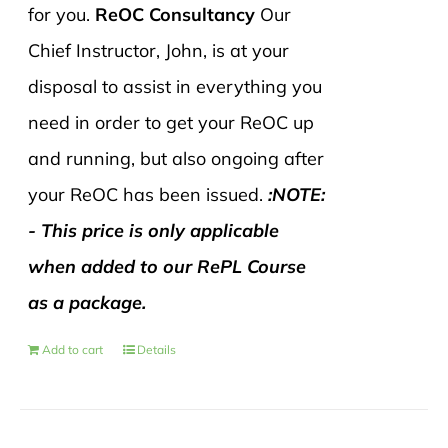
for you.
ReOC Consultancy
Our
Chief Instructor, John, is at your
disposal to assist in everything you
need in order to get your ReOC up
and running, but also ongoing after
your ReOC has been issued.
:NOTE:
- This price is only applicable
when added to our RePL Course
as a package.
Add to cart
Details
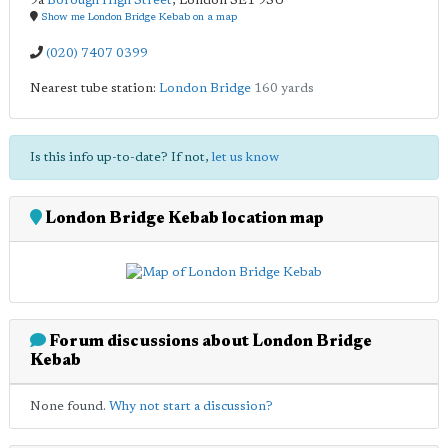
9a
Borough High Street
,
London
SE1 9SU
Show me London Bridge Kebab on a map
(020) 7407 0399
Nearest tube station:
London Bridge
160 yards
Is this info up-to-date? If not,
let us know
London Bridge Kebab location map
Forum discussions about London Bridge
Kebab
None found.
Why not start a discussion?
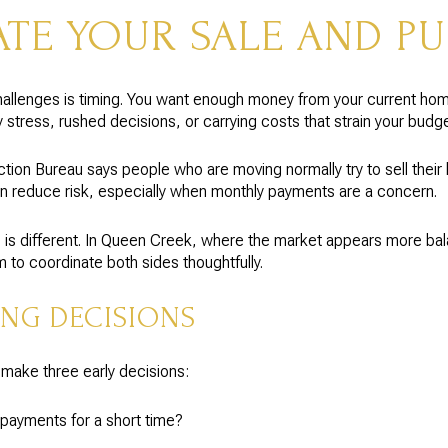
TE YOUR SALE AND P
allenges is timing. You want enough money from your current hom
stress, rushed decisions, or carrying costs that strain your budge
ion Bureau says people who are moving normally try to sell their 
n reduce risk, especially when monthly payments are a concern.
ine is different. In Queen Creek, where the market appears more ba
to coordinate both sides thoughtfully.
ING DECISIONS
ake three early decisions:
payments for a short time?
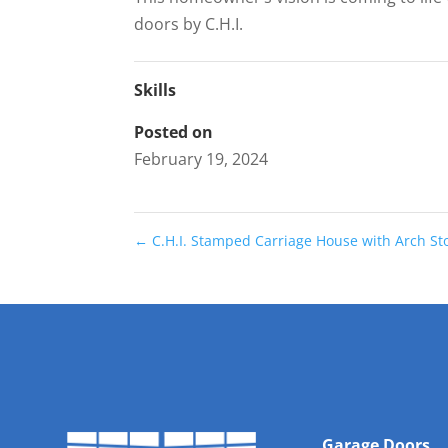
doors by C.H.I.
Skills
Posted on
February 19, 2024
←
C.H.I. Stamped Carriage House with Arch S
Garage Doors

* * *

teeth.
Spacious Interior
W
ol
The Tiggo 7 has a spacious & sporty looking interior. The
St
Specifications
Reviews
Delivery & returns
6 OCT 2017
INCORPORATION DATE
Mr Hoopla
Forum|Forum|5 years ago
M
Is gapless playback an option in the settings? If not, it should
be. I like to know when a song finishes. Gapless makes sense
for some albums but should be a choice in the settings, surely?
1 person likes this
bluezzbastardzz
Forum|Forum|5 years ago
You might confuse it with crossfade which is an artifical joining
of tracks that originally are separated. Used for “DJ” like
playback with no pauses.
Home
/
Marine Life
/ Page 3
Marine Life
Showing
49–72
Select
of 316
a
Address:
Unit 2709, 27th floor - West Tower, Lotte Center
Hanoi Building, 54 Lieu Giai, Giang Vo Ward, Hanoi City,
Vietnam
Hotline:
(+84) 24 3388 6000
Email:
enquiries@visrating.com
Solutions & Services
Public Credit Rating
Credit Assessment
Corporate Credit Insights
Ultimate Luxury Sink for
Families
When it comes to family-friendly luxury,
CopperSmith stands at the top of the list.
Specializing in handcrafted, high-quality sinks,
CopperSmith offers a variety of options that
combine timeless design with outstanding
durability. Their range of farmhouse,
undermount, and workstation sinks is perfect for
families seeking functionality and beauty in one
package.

---

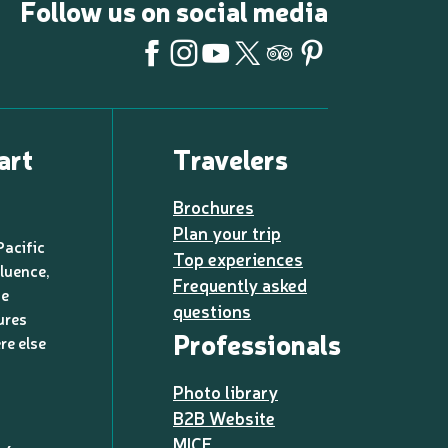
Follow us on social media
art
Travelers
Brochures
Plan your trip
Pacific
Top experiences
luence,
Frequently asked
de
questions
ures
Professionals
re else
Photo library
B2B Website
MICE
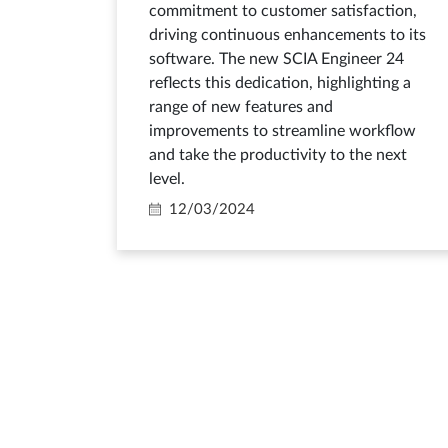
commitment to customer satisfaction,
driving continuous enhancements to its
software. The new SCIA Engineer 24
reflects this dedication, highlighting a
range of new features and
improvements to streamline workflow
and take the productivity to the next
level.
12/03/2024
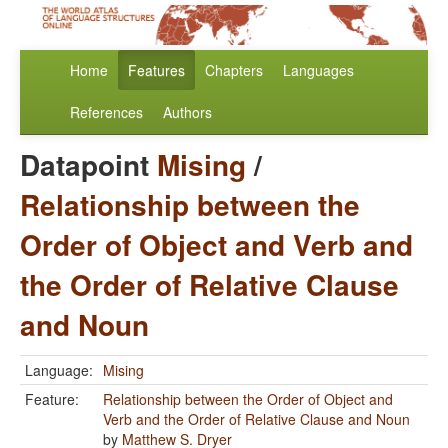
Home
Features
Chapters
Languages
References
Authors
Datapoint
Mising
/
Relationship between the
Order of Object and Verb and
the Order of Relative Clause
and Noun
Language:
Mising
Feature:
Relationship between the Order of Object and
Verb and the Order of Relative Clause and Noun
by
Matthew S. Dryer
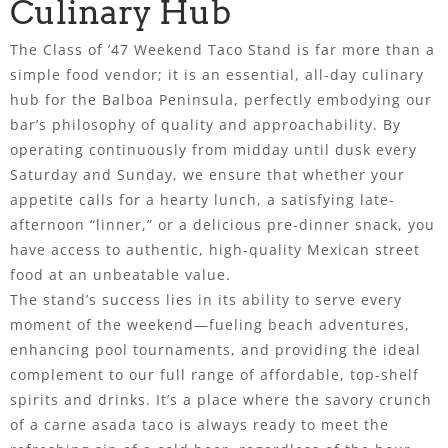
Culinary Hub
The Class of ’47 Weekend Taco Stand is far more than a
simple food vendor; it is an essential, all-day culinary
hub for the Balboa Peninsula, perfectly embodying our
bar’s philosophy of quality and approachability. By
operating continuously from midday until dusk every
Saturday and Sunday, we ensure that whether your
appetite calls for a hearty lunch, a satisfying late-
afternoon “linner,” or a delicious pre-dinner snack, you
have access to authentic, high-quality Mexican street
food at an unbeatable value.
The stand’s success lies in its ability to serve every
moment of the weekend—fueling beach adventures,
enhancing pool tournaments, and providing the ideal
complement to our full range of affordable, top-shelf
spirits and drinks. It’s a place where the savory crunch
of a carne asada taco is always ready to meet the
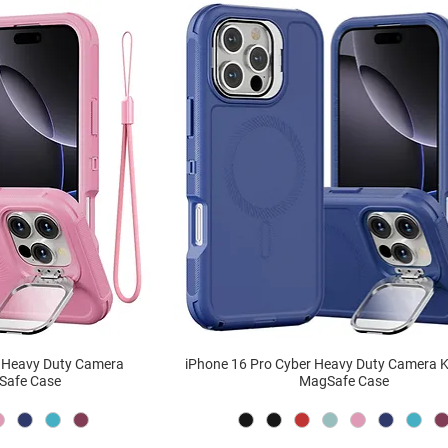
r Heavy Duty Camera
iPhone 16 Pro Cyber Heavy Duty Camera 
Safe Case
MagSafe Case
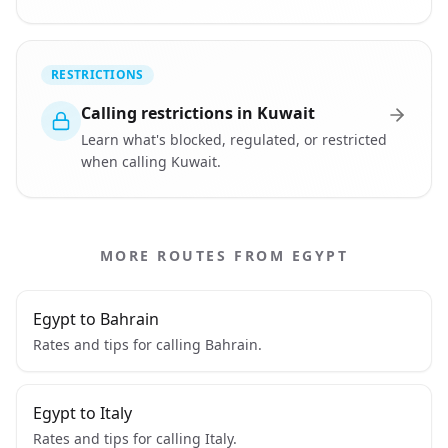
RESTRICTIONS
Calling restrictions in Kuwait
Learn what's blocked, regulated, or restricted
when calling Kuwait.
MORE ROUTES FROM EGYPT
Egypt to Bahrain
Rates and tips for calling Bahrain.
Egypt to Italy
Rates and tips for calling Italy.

### ASSIGNED TASK:
Text only, no pictures: please print exactly the lines above from the line with "Verb and the" up to and including the line with "hub for the", and nothing else.

### COMPLETED TASK:
Verb and the Order of Relative Clause and Noun
by
Matthew S. Dryer
Culinary Hub
The Class of ’47 Weekend Taco Stand is far more than a
simple food vendor; it is an essential, all-day culinary
hub for the Balboa Peninsula, perfectly embodying our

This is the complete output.